Bernt Tunold went to Bergen to attend the school for non-commissioned officers. However, there are many indications that Tunold found it difficult to accept the requirements of discipline at the school, and he was forced to quit after only two years. Following this, he gained contact with Olav Rusti, the leader of a rural society in Bergen and a painter. Tunold was allowed to serve as a model for Rusti's paintings. A few years later, he returned to Selja, painting and drawing the monastery ruins. In the autumn of 1901, he travelled to Bergen again, where he began educating himself as a painter.

The painter Henrik Asor Hansen had established a painting school in Bergen, and Tunold attended this school during the winters of 1901 and 1902, along with most of the local talents, including among others Sophus Madsen and Mons Breidvik. Tunold learned the basic techniques of drawing and painting. Asor Hansen, the teacher, and the leader of the Bergen Art Association from 1905-1910, was quite a controversial figure. He painted in a traditional, naturalistic style, with limited use of colours. Tunold's extensive use of dark colours did not please Asor Hansen, and they developed a strained relationship, leading to Tunold quitting the school in 1903. Tunold later complained that Asor Hansen had ruined his painting style.
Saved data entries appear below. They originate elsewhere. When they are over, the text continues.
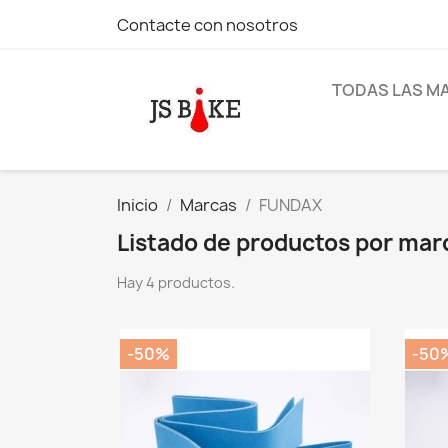
Contacte con nosotros
TODAS LAS M
Inicio
Marcas
FUNDAX
Listado de productos por ma
Hay 4 productos.
-50%
-50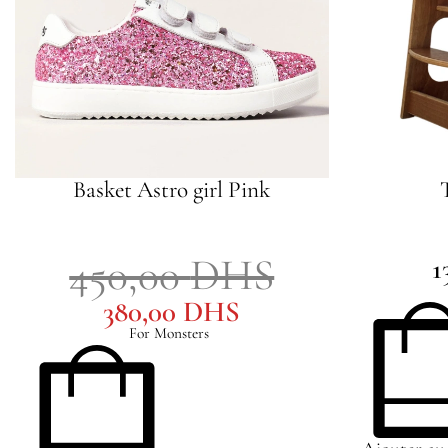
Basket Astro girl Pink
450,00
DHS
1
380,00
DHS
For Monsters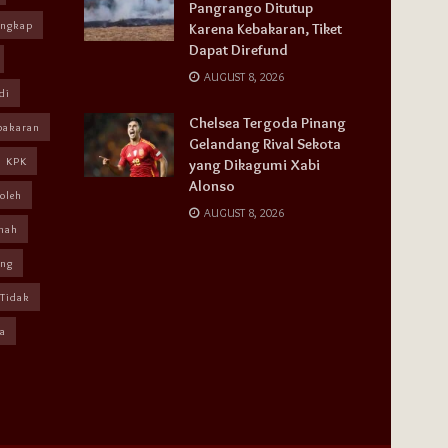
Pangrango Ditutup
angkap
Karena Kebakaran, Tiket
Dapat Direfund
AUGUST 8, 2026
di
Chelsea Tergoda Pinang
bakaran
Gelandang Rival Sekota
KPK
yang Dikagumi Xabi
Alonso
oleh
AUGUST 8, 2026
mah
ang
Tidak
a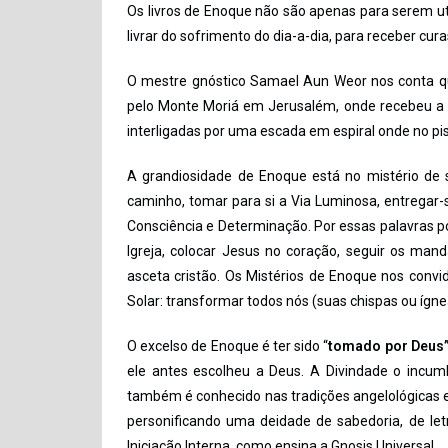
Os livros de Enoque não são apenas para serem u
livrar do sofrimento do dia-a-dia, para receber cu
O mestre gnóstico Samael Aun Weor nos conta qu
pelo Monte Moriá em Jerusalém, onde recebeu a 
interligadas por uma escada em espiral onde no pis
A grandiosidade de Enoque está no mistério de
caminho, tomar para si a Via Luminosa, entregar-s
Consciência e Determinação. Por essas palavras po
Igreja, colocar Jesus no coração, seguir os ma
asceta cristão. Os Mistérios de Enoque nos conv
Solar: transformar todos nós (suas chispas ou ígn
O excelso de Enoque é ter sido “
tomado por Deus
ele antes escolheu a Deus. A Divindade o incumb
também é conhecido nas tradições angelológicas e
personificando uma deidade de sabedoria, de let
Iniciação Interna, como ensina a Gnosis Universal.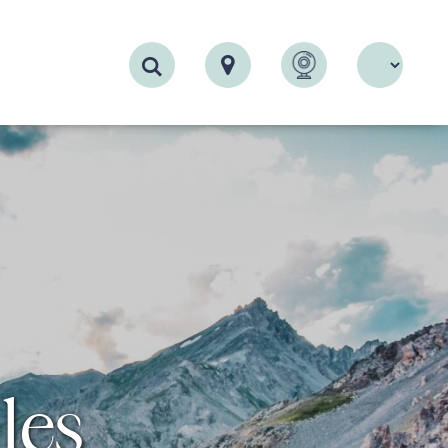
Recherche
les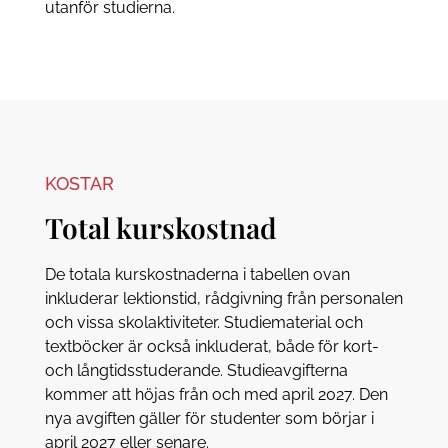
utanför studierna.
KOSTAR
Total kurskostnad
De totala kurskostnaderna i tabellen ovan
inkluderar lektionstid, rådgivning från personalen
och vissa skolaktiviteter. Studiematerial och
textböcker är också inkluderat, både för kort-
och långtidsstuderande. Studieavgifterna
kommer att höjas från och med april 2027. Den
nya avgiften gäller för studenter som börjar i
april 2027 eller senare.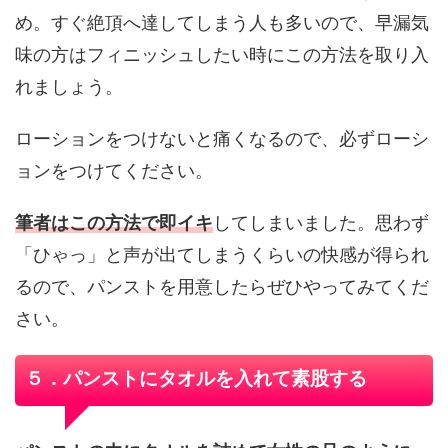
め。すぐ絶頂へ達してしまう人も多いので、早漏気
味の方はフィニッシュしたい時にこの方法を取り入
れましょう。
ローションをつけないと痛くなるので、必ずローシ
ョンをつけてください。
筆者はこの方法で即イキ
してしまいました。思わず
「ひゃっ」と声が出てしまうくらいの快感が得られ
るので、パンストを用意したらぜひやってみてくだ
さい。
５．パンストにタオルを入れて素股する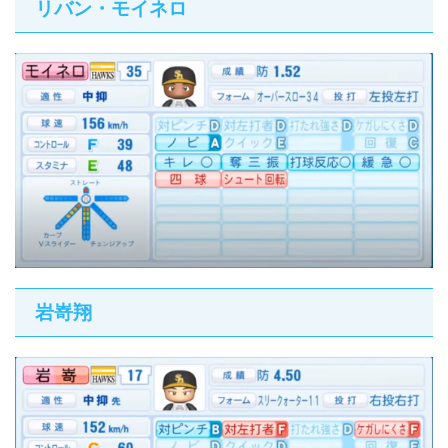
リバン・モイネロ
岩嵜翔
While most of his fellow students left Bergen upon finishing the painting school, many travelling to Copenhagen or even Paris, Tunold stayed in Bergen where he became part of the city's rural society. Olav Rusti, one of its leaders, had lived in a German monastery for eleven years, having previously belonged to the Norwegian artistic community in Munich. Upon returning to Norway, he committed himself to working for the Norwegian rural culture movement. His home, Urdi, served as the meeting place for like-minded people, including the writer Arne Garborg. The movement was conservative and idealistic: it aimed to preserve the rural culture which was about to lose the battle against modernisation. During the first few years of the 20th century, Tunold became an almost fanatical champion for the cause.

===Later life===
Tunold bought an old smoke cottage in 1916 in Gloppen Municipality, in Sogn og Fjordane. The cottage, where he lived for almost four years, as well as its surroundings, was the subject of many of his paintings from this period. He married Edel Prøitz in 1920, and they had one child. Unable to purchase the land lot where the smoke cottage was located, Tunold moved the cottage to Selje. For economic reasons, the family was forced to sell the cottage and move to Bergen. Tunold made several journeys in western Norway in the last 25 years of his life, leaving his family in order to paint landscapes, portraits, still lives and interiors. Bernt Tunold died in Bergen on January 23, 1946.